Pour limiter la connectivité, les pays recourent à différentes approches techniques. L'Iran développe depuis des années sa propre alternative à Internet , un système intranet appelé Réseau national d'information (RNI). Selon une analyse de Freedom House , le RNI autorise des niveaux d'accès à Internet et permet au gouvernement de censurer les contenus et d'orienter les utilisateurs vers des applications développées localement, telles que des applications de messagerie alternatives, dont les fonctionnalités de confidentialité et de sécurité peuvent être faibles. (Freedom House classe l'Iran comme « non libre » dans ses dernières mesures de liberté d'Internet , soulignant les coupures persistantes, l'augmentation des coûts et les efforts visant à inciter les utilisateurs à utiliser l'internet national.)
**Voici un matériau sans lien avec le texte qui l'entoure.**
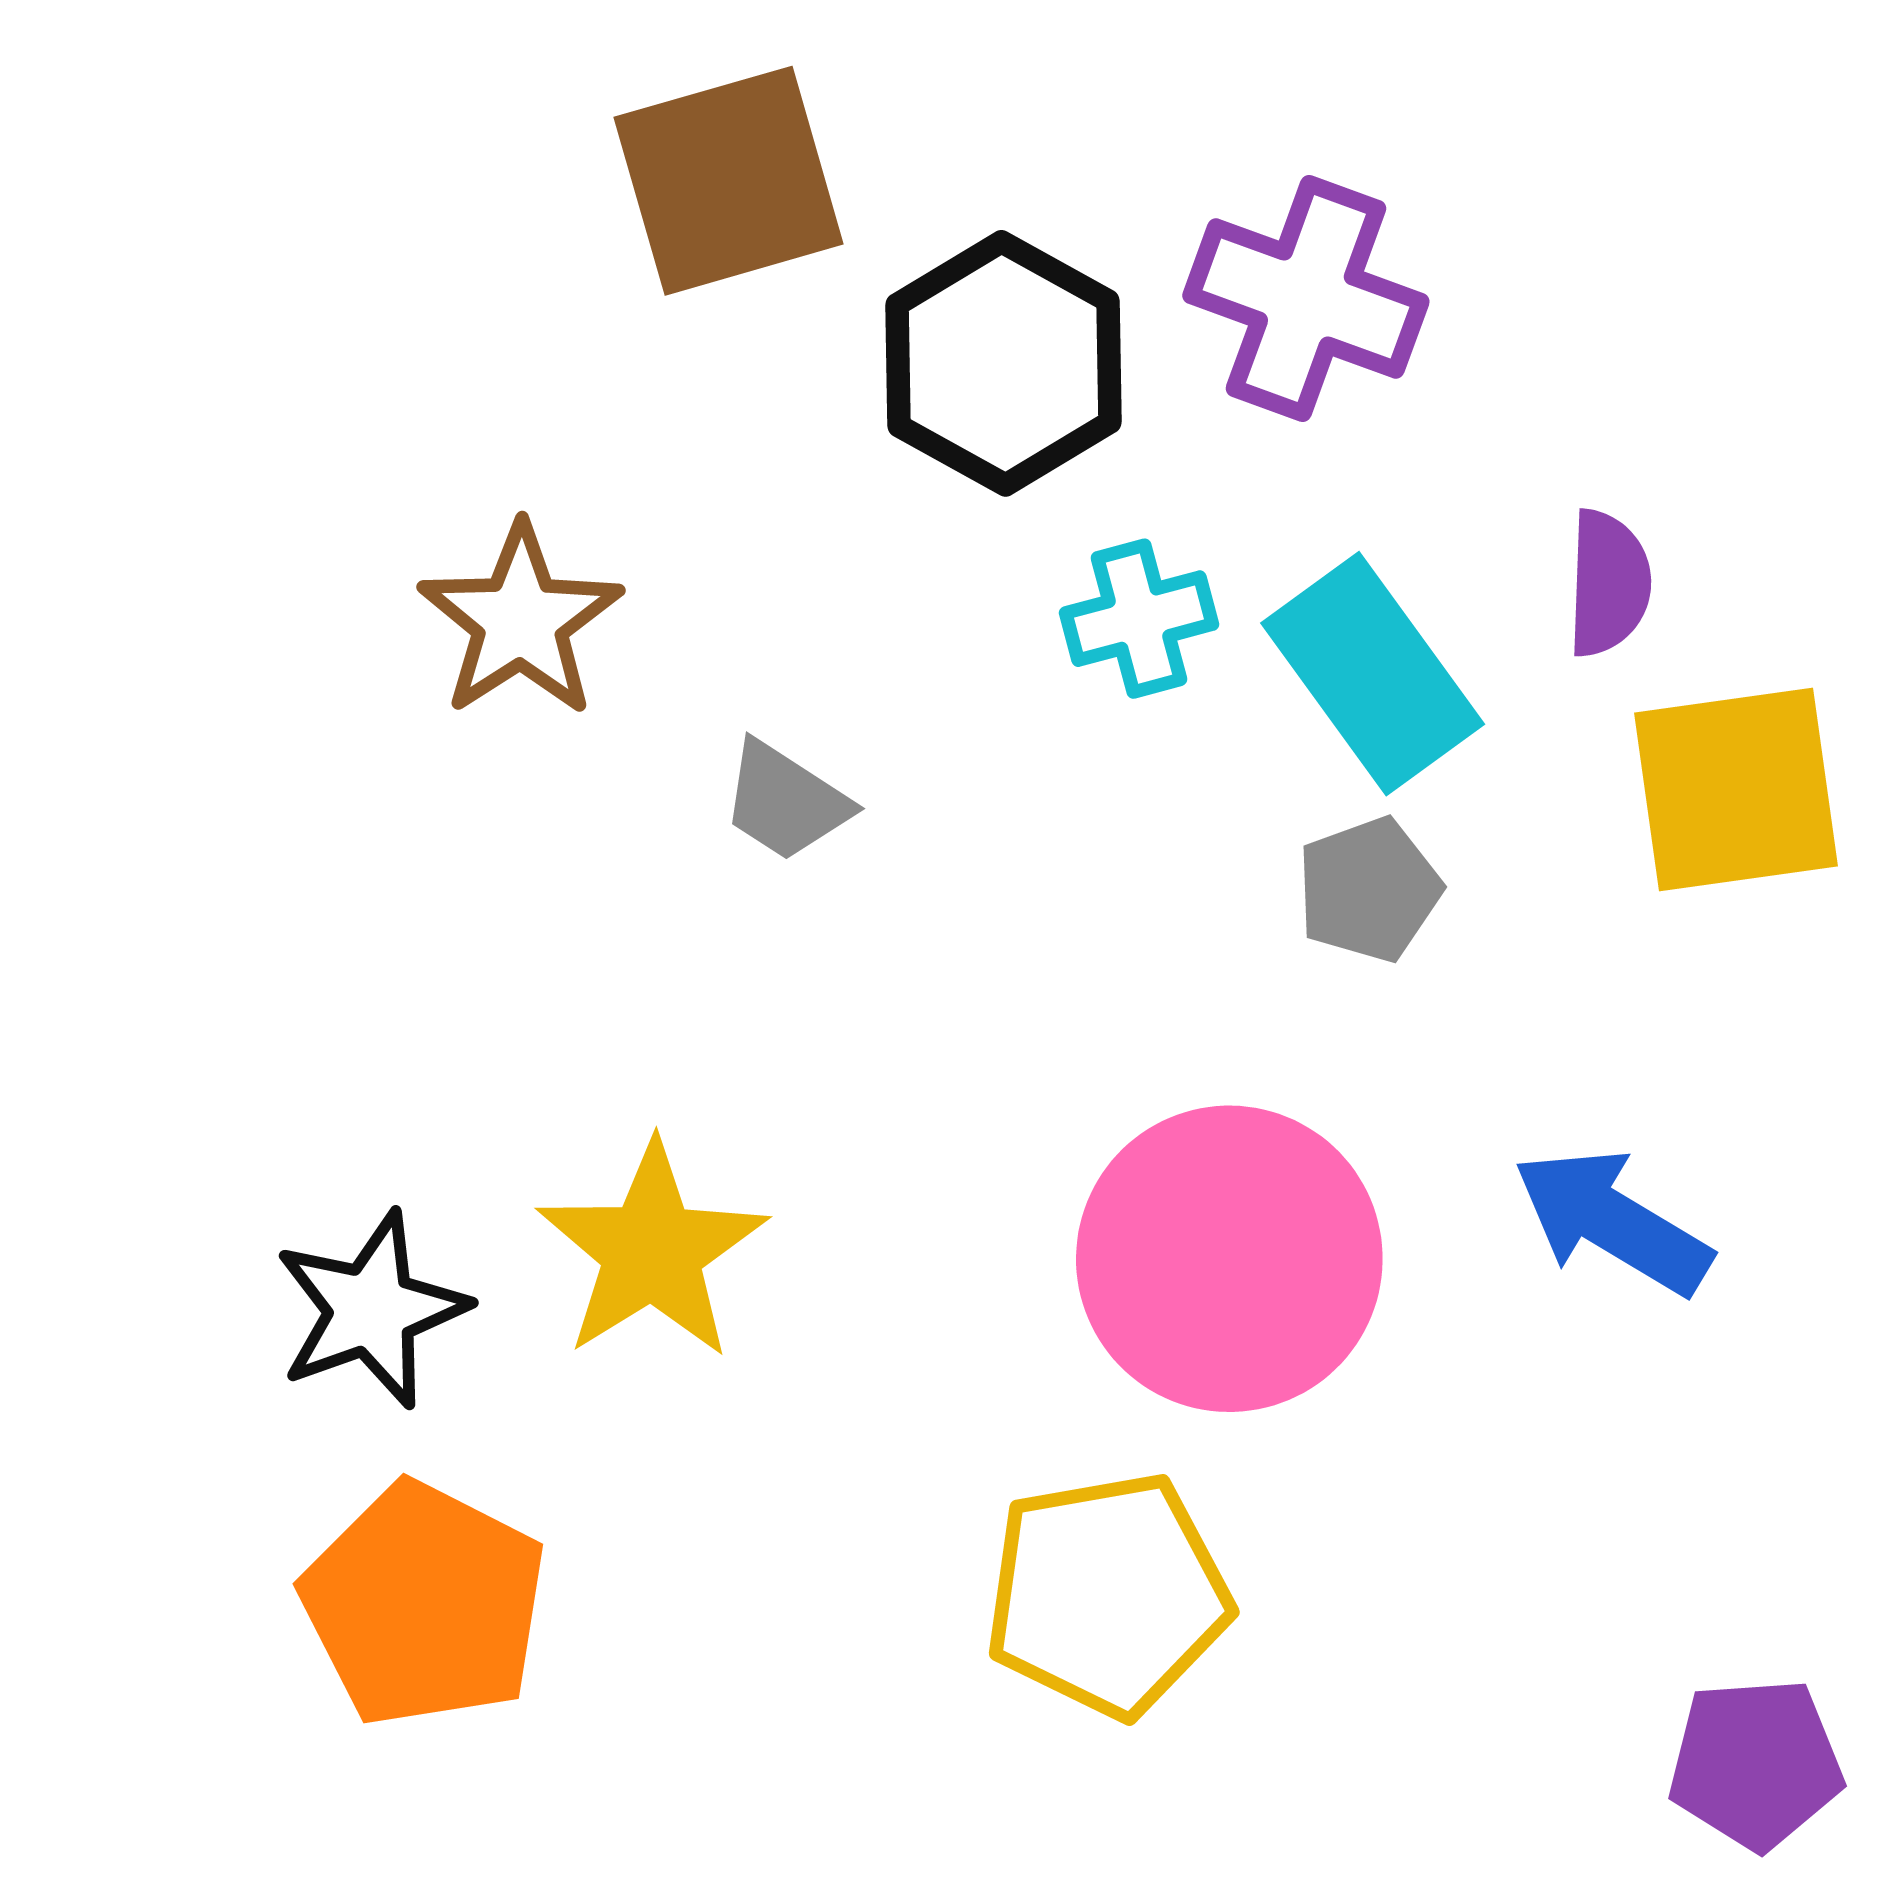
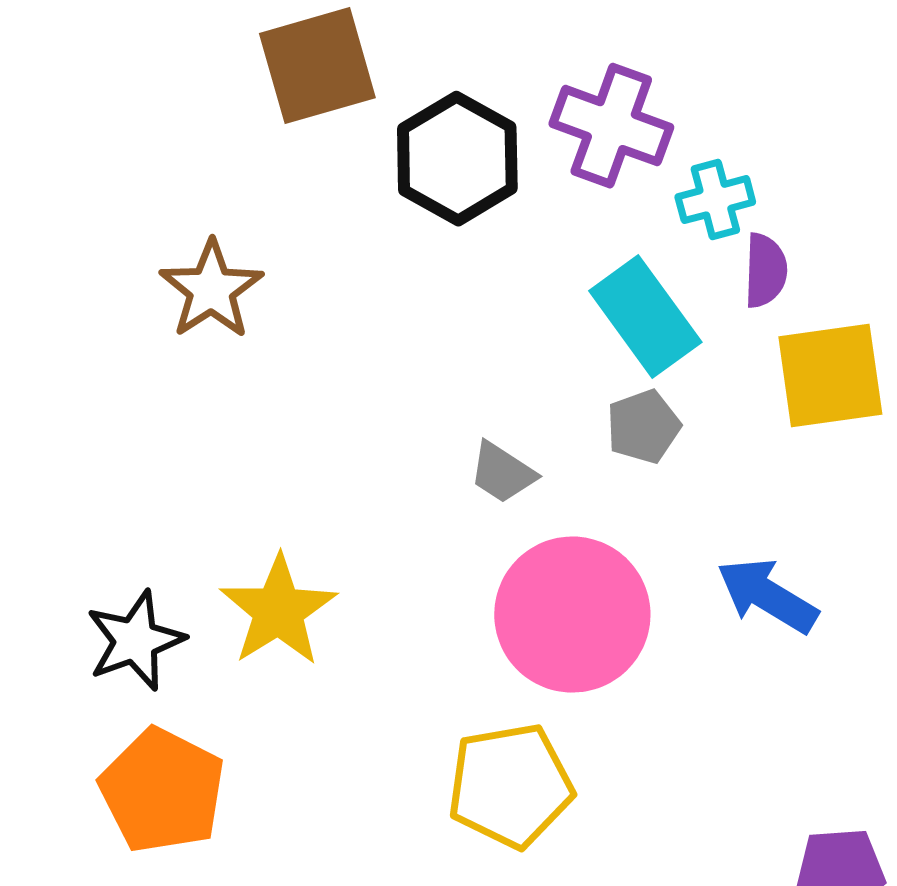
cyan cross: (1139, 619) -> (715, 200), moved
gray trapezoid: (786, 801) -> (502, 473), moved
Amir Rashidi, directeur des droits numériques et de la sécurité au sein de l'organisation de défense des droits humains Miaan Group, spécialisée en Iran, affirme que, suite aux récentes coupures, des efforts accrus ont été déployés pour inciter les utilisateurs à utiliser des applications iraniennes. « Dans un climat de peur, où les gens cherchent simplement à rester en contact avec leurs proches, beaucoup se tournent vers ces plateformes peu sécurisées par désespoir », a-t-il déclaré en ligne , précisant à WIRED qu'une application de messagerie appelée Bale semble attirer l'attention. « Hébergées sur NIN, elles fonctionneront même pendant la coupure », affirme-t-il.

L'Iran n'est pas le premier pays à restreindre l'accès à Internet – et aux informations non censurées – sous prétexte de protéger la cybersécurité ou la sécurité en général, explique Lukasz Olejnik, consultant indépendant et chercheur principal invité au département d'études sur la guerre du King's College de Londres. Alors que les coupures d'Internet se sont multipliées dans le monde au cours de la dernière décennie, explique Olejnik, les responsables birmans, indiens, russes et biélorusses ont tous invoqué des raisons de sécurité pour justifier ces coupures.
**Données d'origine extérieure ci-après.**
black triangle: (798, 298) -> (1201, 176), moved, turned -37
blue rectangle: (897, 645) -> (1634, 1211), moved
« Les coupures d'Internet sont largement inefficaces contre les cyberattaques étatiques réelles », explique Olejnik. Il explique que les systèmes militaires et d'infrastructures critiques, comme les réseaux énergétiques ou de transport, fonctionnent généralement sur des réseaux distincts et ne sont pas accessibles depuis l'internet ouvert. « Les cyberopérations professionnelles pourraient utiliser d'autres moyens d'accès, même si cela pourrait effectivement rendre difficile la commande et le contrôle de certains des logiciels malveillants déployés (si tel était le cas) », précise Olejnik. « Ce serait principalement l'accès à l'information pour la société qui serait bloqué. »

Le témoin Alimardani affirme que les détails techniques étayant les affirmations selon lesquelles les restrictions d'Internet visent à protéger la cybersécurité sont « flous » et que, en fin de compte, ces efforts pourraient viser à contrôler la population iranienne. « Le discours officiel des chaînes d'information d'État dépeint une guerre acharnée contre Israël et une voie vers la victoire », affirme Alimardani. « Un accès libre et ouvert aux médias fragiliserait ce discours et, au pire, pourrait inciter les Iraniens à la révolte, érodant encore davantage le pouvoir du régime. »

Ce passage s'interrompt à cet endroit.